Add some field peas.

This was a pound bag of dried fieldpeas.

Add some chicken bouillon. Two heaping tablespoons.

I prefer the brand from the Spanish aisle at FoodLion. It's a lot cheaper, and it comes in larger bottles. It's not so salty, and at some point, you'll add some salt to the pot.

Yes, I know I could actually cook some chicken, but that'd make it a bigger to-do, and I might have to freeze the leftovers, lest I slowly poison myself again. Besides, I'm only after the taste in the background. I don't really want to eat any chicken.

Add a splash of olive oil.

As you know, FoodLion brand olive oil is superior.

Fill the pot with hot water from the tap.
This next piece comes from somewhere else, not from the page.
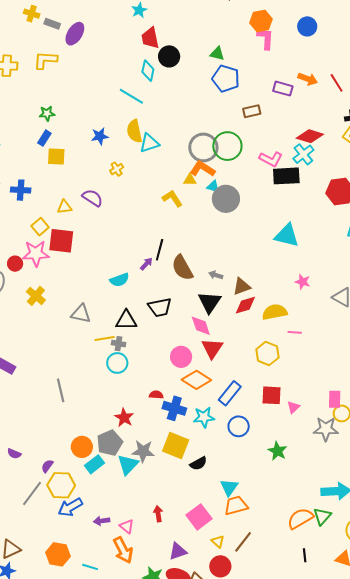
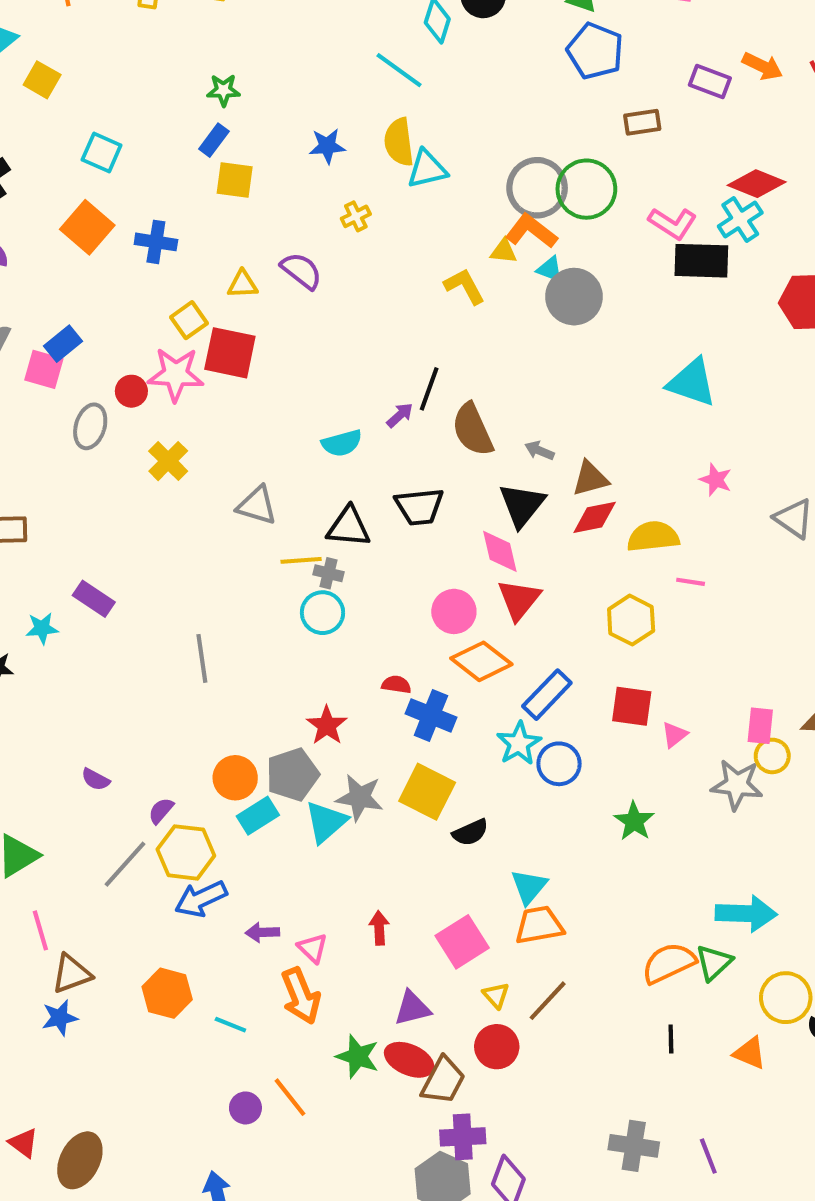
cyan star: (204, 417) -> (519, 743), moved, turned -30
Stir, add the lid, and set it to the back of the stove on the eye that doesn't work.

The following morning, move the pot to the front with the working eye, add the salt, stir. Put the temp on high.

When the peas are rolling, reduce the heat to a simmer, add the lid, let it do it's thing for a couple of hours.

Prepare to chow down, which we covered in a previous post.

-- text tapped from a virtual keyboard.